Por 20 de diciembre de 2023 Sin comentarios

Sergio Ramírez

 

Al lado de la carretera que lleva de Middelbury a Burlington en el estado de Vermont, muy cerca de la ribera oriental del lago Champlain, se encuentra el Museo de la Cultura Americana de Shelburne, donde hay una farmacia tradicional, y una tienda de abarrotes como la que tenía mi padre en mi pueblo natal de Masatepe.

En los estantes, mostradores y vitrinas, tanto de la farmacia como de la tienda del museo de Shelburne, se exhiben medicinas de patente, productos para la higiene personal, y artículos alimenticios y de uso cotidiano en sus envases originales, los mismos que estaban en el comercio en Estados Unidos, y en América Latina, al menos desde principios del siglo veinte.

Fascinado, como si volviera al pasado, reconozco todo lo  que mi padre vendía: colagogos hepáticos, jarabes de rábano iodado, elixires para la tos; las pilulas Orientales para hacer crecer los senos; los estuches de pastillas Sen-Sen para el aliento; las latas de sardinas picantes La Sirena y de carne ajamonada Spam, la carne del diablo Underwood, las conservas de frutas Monarch; los sacos de harina Golden Flour, los tarros de avena Quaker, las latas de kerosene El Capitán, y barras de jabón de lavar, más la infaltable balanza Toledo para pesar las mercancías.
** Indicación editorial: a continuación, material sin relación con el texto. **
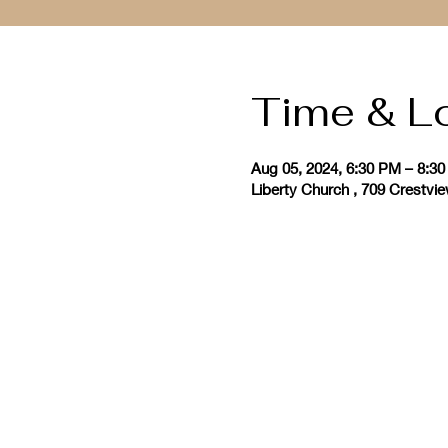
Time & L
Aug 05, 2024, 6:30 PM – 8:3
Liberty Church , 709 Crestvi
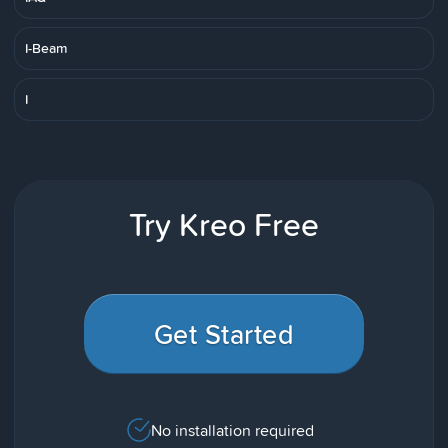
I-Beam
I
Try Kreo Free
Get Started
No installation required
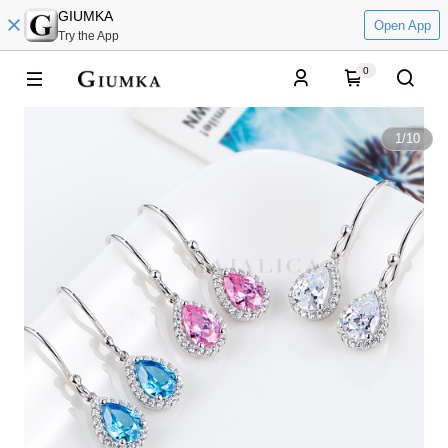
GIUMKA
Open App
Try the App
0
1
/
10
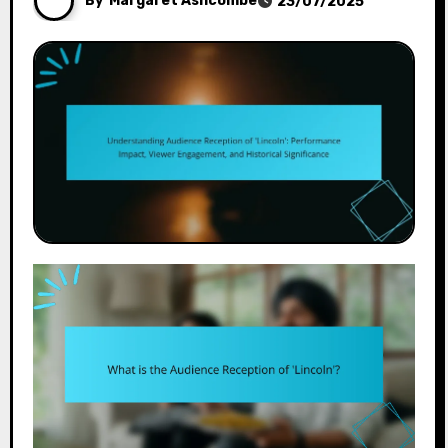
By
Margaret Ashcombe
23/07/2025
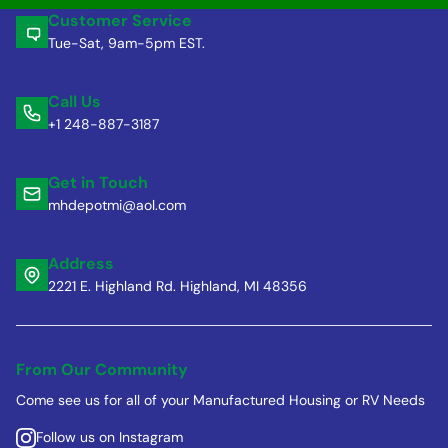
Customer Service
Tue-Sat, 9am-5pm EST.
Call Us
+1 248-887-3187
Get in Touch
mhdepotmi@aol.com
Address
2221 E. Highland Rd. Highland, MI 48356
From Our Community
Come see us for all of your Manufactured Housing or RV Needs
Follow us on Instagram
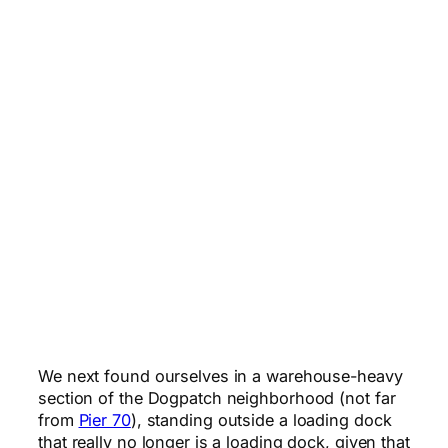
We next found ourselves in a warehouse-heavy
section of the Dogpatch neighborhood (not far
from
Pier 70
), standing outside a loading dock
that really no longer is a loading dock, given that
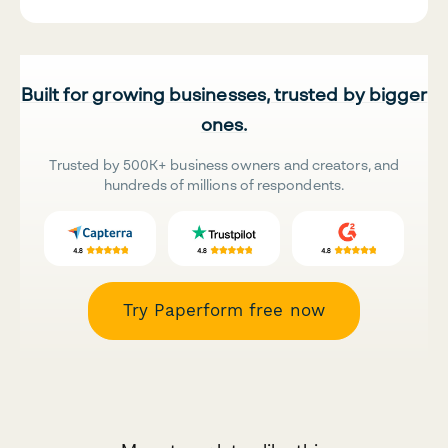
Built for growing businesses, trusted by bigger
ones.
Trusted by 500K+ business owners and creators, and
hundreds of millions of respondents.
Try Paperform free now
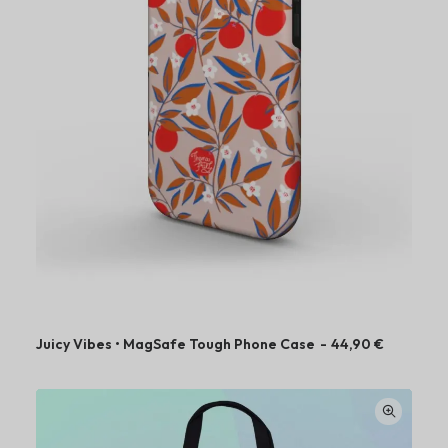
Juicy Vibes • MagSafe Tough Phone Case
44,90
€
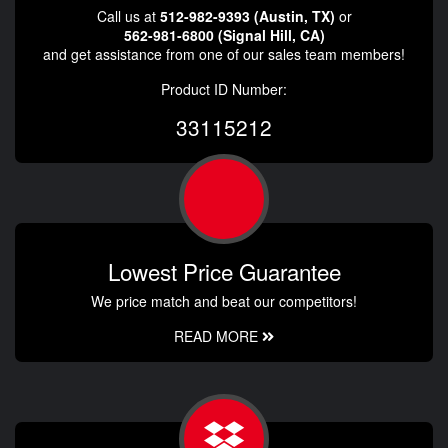
Call us at
512-982-9393 (Austin, TX)
or
562-981-6800 (Signal Hill, CA)
and get assistance from one of our sales team members!
Product ID Number:
33115212
Lowest Price Guarantee
We price match and beat our competitors!
READ MORE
Metido en aquel túnel del tiempo, comprobé que toda esa imaginería que regresaba a mi memoria era parte de mi dotación literaria, y que las marcas antiguas, con sus emblemas románticos y su tipografía modernista, eran parte de mi patrimonio de escritor, señales a las que acudir, escenografías guardadas en la memoria.

 Había en la tienda de mi padre un jarabe contra el paludismo, el emblema un hombre demacrado apresado en el suelo entre las patas de un mosquito gigante, una imagen kafkiana que contrastaba con la muy plácida de la mujer del Tricófero de Barry que se peinaba los largos cabellos con gesto sensual, enmarcada en un pórtico neoclásico.

Y junto a una de las vitrinas donde se asoleaban frascos de lociones y perfumes baratos, la efigie recortada en cartón a tamaño natural, de una pareja elegante, la mujer en traje de noche y el hombre de smoking con el cabello bien peinado con brillantina Glostora, levemente movidos por el aire que entraba de la calle trayendo briznas y polvo.

Esos productos comerciales, en la América Latina donde se revuelve la modernidad con lo arcaico, siguen teniendo categoría de bienes culturales porque son parte de la vida cotidiana latinoamericana, y actúan a manera de señales que comunican una identidad común, igual que las letras y la cadencia de los tangos y los boleros y de toda la música popular difundida por la radio y por las sinfonolas.

Una buena muestra de esa identidad, parte de mi memoria, es el almanaque Bristol, ese cuadernillo de forro color ladrillo con la efigie enjuta y barbada, de mejillas hundidas, del doctor Cyrenius Chapin Bristol, químico y farmaceuta, inventor del jarabe tónico de zarzaparrilla.

El almanaque Bristol, fundado en el siglo diecinueve, conserva su renombre y sigue imprimiéndose, revolución digital de por medio, para ser obsequiado a la clientela por tiendas y boticas para Navidad y año nuevo.  Divulgaba la bondad de los productos Lanman & Kemp-Barclay: el Aguaflorida de Lanman, el Tricófero de Barry y el jabón perfumado Reuter.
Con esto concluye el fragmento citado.